**Problem statement**
Which lines in the listing below contain "because"? Copy each of them.

**Data provided**
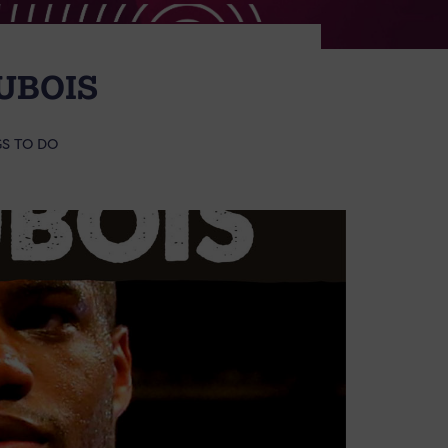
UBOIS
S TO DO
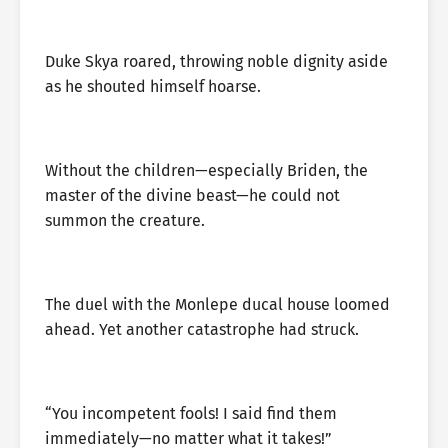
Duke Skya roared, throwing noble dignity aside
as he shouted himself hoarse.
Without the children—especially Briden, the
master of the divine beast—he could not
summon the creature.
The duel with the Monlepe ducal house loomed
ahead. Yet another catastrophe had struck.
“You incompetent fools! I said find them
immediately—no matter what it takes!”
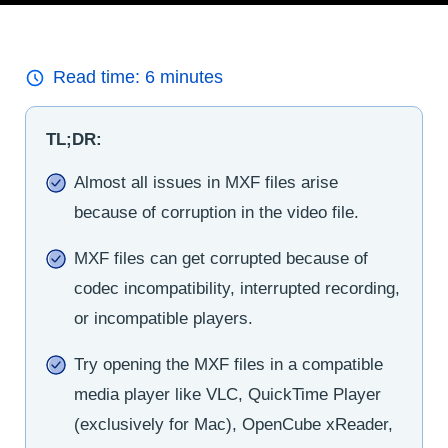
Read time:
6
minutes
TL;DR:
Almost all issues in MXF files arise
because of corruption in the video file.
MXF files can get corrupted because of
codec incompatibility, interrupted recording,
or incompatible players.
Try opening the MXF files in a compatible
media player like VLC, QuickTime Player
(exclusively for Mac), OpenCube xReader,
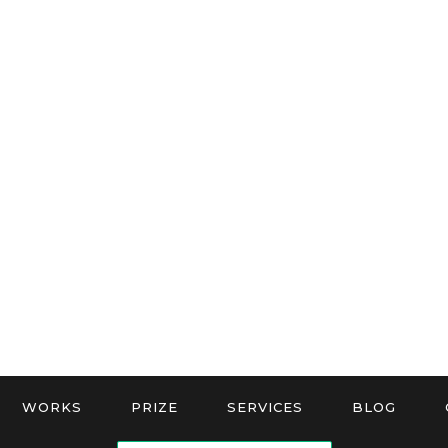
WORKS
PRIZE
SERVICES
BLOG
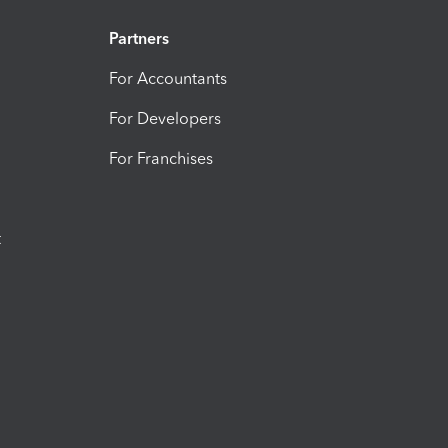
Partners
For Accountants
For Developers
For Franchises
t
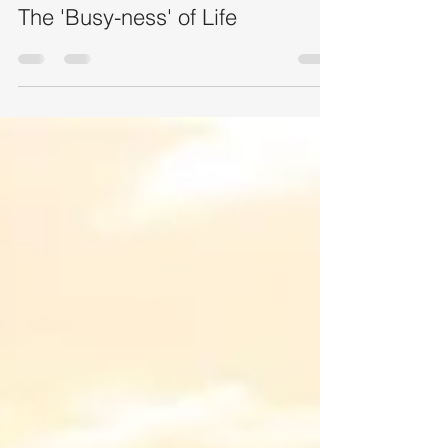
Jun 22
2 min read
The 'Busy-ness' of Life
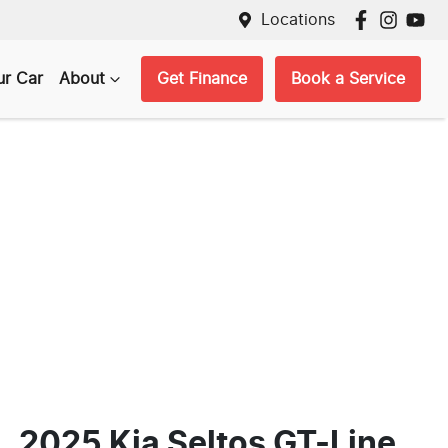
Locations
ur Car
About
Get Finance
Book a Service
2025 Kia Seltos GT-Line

**Response**
because of corruption in the video file.
MXF files can get corrupted because of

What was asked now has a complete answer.